From my experience reading and talking about decision theory on LW, it seems that many of the unproductive comments in these discussions can be attributed to a handful of common mistakes.

#### Mistake #1: Arguing about assumptions

The main reason why I took so long to understand Newcomb's Problem and Counterfactual Mugging was my insistence on denying the assumptions behind these puzzles. I could have saved months if I'd just said to myself, okay, is this direction of inquiry interesting when taken on its own terms?

Many assumptions seemed to be divorced from real life at first. People dismissed the study of electromagnetism as an impractical toy, and considered number theory hopelessly abstract until cryptography arrived. The only way to make intellectual progress (either individually or as a group) is to explore the implications of interesting assumptions wherever they might lead. Unfortunately people love to argue about assumptions instead of getting anything done, though they can't really judge before exploring the implications in detail.
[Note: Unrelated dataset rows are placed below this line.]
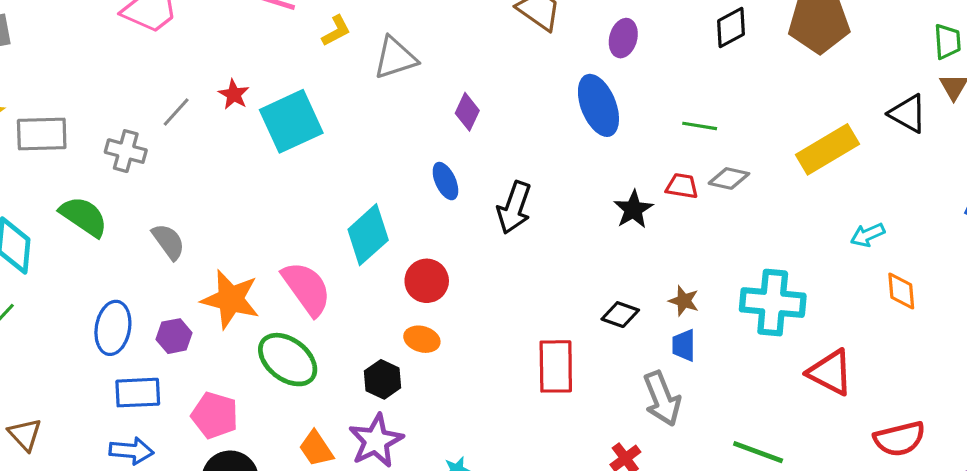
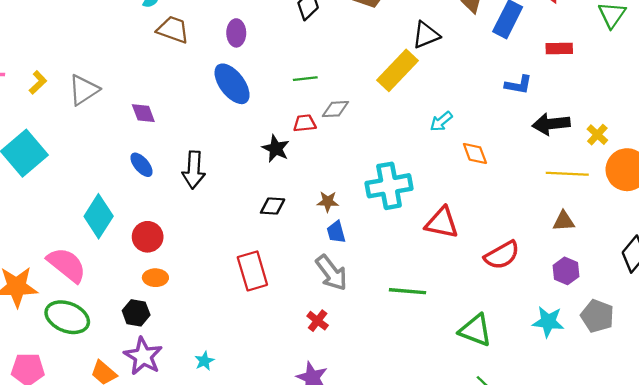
purple diamond: (467, 112) -> (143, 113), turned -30
black triangle: (908, 114) -> (426, 35), moved, turned -36
black diamond: (620, 315) -> (273, 206), moved

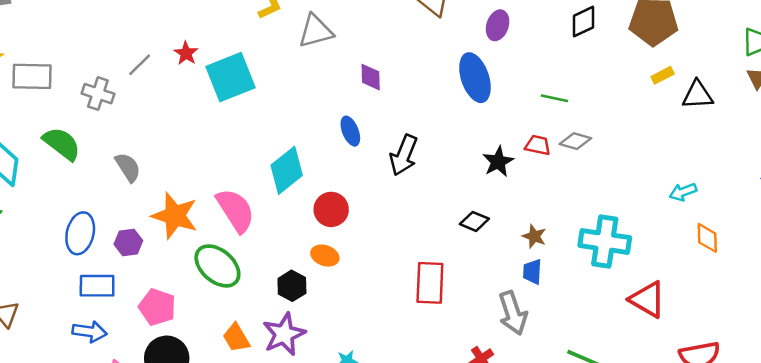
yellow rectangle: (397, 70) -> (663, 75), moved, size x0.5

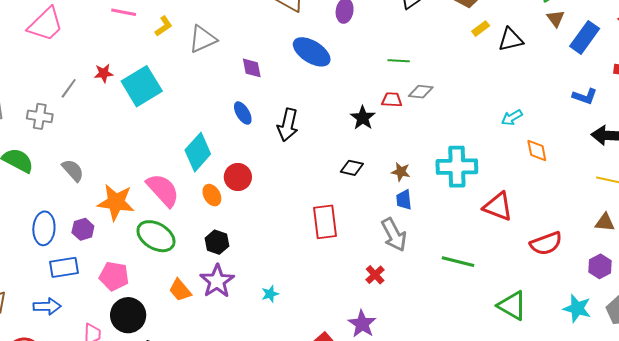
red star: (186, 53) -> (104, 73), turned -30
blue ellipse: (475, 78) -> (312, 52), moved, turned -30
orange ellipse: (325, 256) -> (212, 195), moved, turned 50
blue arrow: (90, 332) -> (47, 306), moved

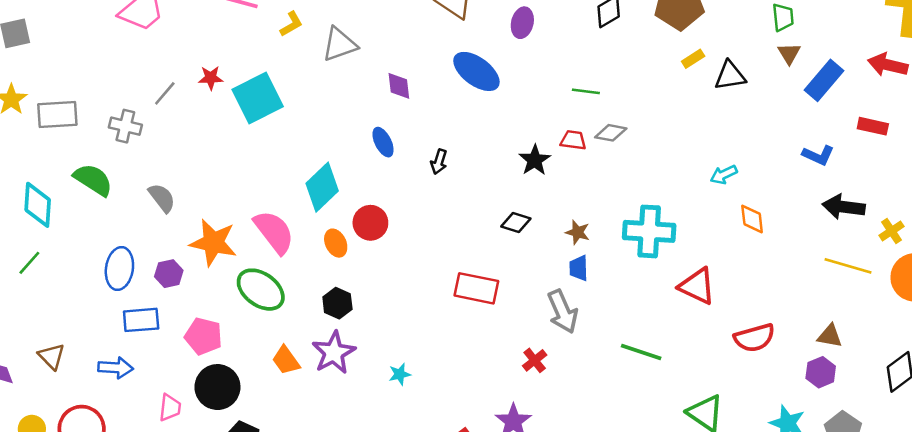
black arrow: (288, 125) -> (439, 162), size x0.6
red rectangle: (325, 222) -> (476, 288), turned -76
brown triangle: (605, 222) -> (830, 336), moved

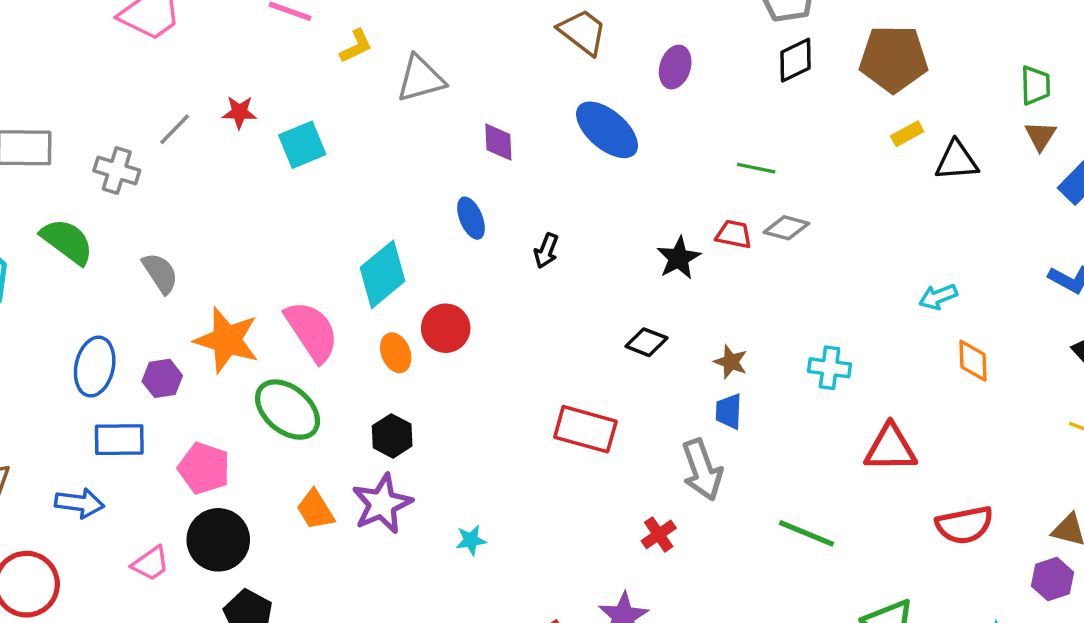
cyan square: (258, 98) -> (302, 145), size x0.7
cyan cross: (649, 231) -> (830, 368), size x0.6
red triangle: (697, 286) -> (890, 448), turned -30
pink trapezoid: (170, 408) -> (151, 564), turned 44

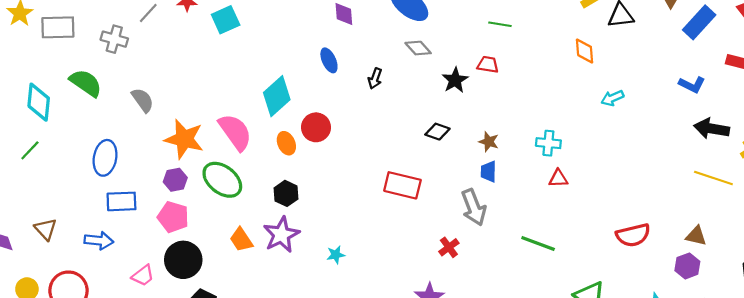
gray diamond: (786, 228) -> (418, 48), moved, turned 35
orange diamond: (973, 361) -> (585, 51), moved
purple hexagon: (162, 378) -> (175, 180), moved
red triangle: (890, 448) -> (558, 178), moved, size x0.6

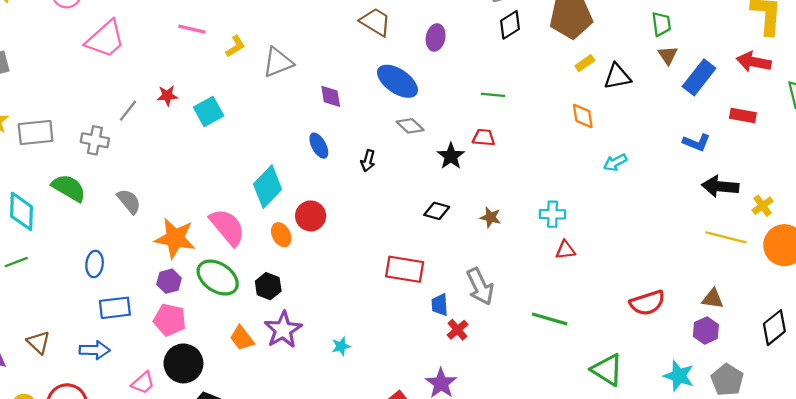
green line: (30, 150) -> (16, 262), turned 30
blue ellipse: (105, 158) -> (95, 264), size x0.7
blue trapezoid: (489, 172) -> (440, 305), moved
black hexagon: (286, 193) -> (268, 286), moved

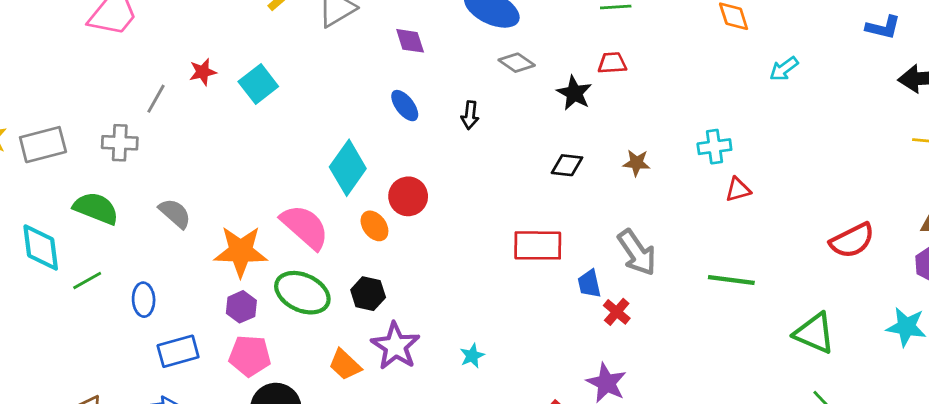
green line: (16, 262) -> (87, 281), moved

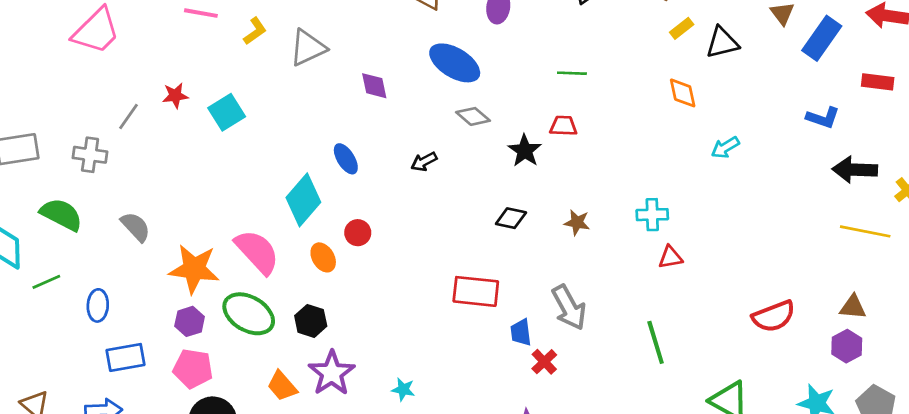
blue ellipse: (405, 106) -> (346, 159), moved
black arrow: (470, 115) -> (424, 162), turned 50
red circle: (408, 196) -> (358, 233), size x0.7
green line: (731, 280) -> (656, 342), turned 60
cyan star: (472, 356) -> (403, 389), turned 30

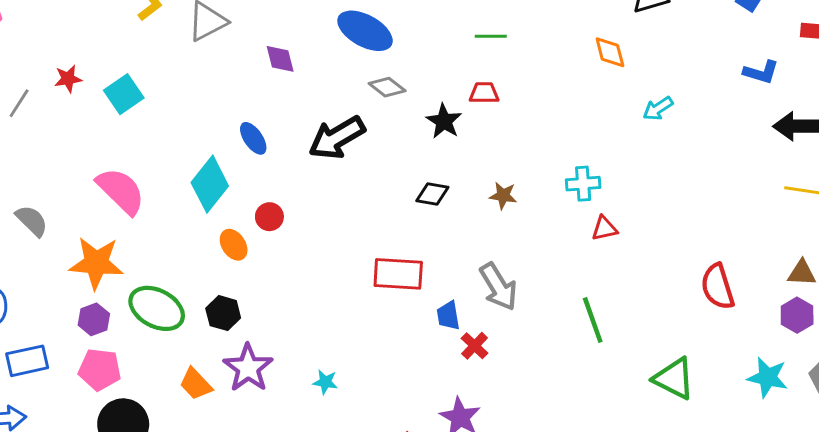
black arrow: (424, 162) -> (337, 138), size x2.0
pink semicircle: (257, 252) -> (121, 191), moved
red semicircle: (774, 316) -> (718, 287), turned 96

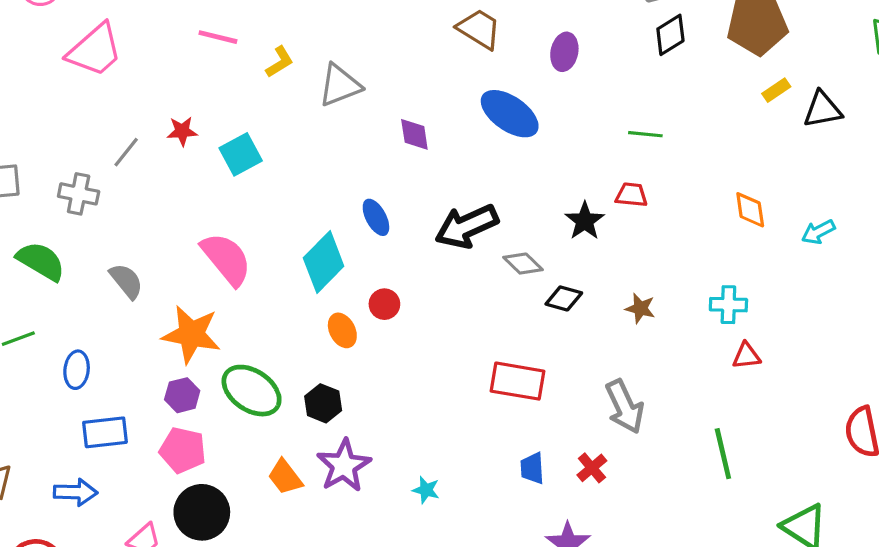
orange diamond: (610, 52) -> (750, 210), moved
gray diamond: (387, 87) -> (523, 264), moved
blue trapezoid: (448, 316) -> (532, 468), moved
Several smart people on LW are repeating my exact mistake about Newcomb's Problem now, and others find ways to commit the same mistake when looking at our newer ideas. It's so frustrating and uninteresting to read yet another comment saying my assumptions look unintuitive or unphysical or irrelevant to FAI or whatever. I'm not against criticism, but somehow such comments never blossom into interesting conversations, and that's reason enough to caution you against the way of thinking that causes them.

#### Mistake #2: Stopping when your idea seems good enough

There's a handful of ideas that decision theory newbies rediscover again and again, like pointing out indexical uncertainty as the solution to Newcomb's problem, or adding randomness to models of UDT to eliminate spurious proofs. These ideas don't work and don't lead anywhere interesting, but that's hard to notice when you just had the flash of insight and want to share it with the world.

A good strategy in such situations is to always push a little bit *past* the point where you have everything figured out. Take one extra step and ask yourself: "Can I make this idea precise?" What are the first few implications? What are the obvious extensions? If your result seems to contradict what's already known, work through some of the contradictions yourself. If you don't find any mistakes in your idea, you will surely find new formal things to say about your idea, which always helps.

#### Mistake #2A: Stopping when your idea actually is good enough

I didn't want to name any names in this post because my status on LW puts me in a kinda position of power, but there's a name I can name with a clear conscience. In 2009, Eliezer wrote:

Formally you'd use a Godelian diagonal to write (...)

Of course that's not a newbie mistake at all, but an awesome and fruitful idea! As it happens, writing out that Godelian diagonal immediately leads to all sorts of puzzling questions like "but what does it actually do? and how do we prove it?", and eventually to all the decision theory research we're doing now. Knowing Eliezer's intelligence, he probably could have preempted most of our results. Instead he just declared the problem solved. Maybe he thought he was already at 0.95 formality and that going to 1.0 would be a trivial step? I don't want to insinuate here, but IMO he made a mistake.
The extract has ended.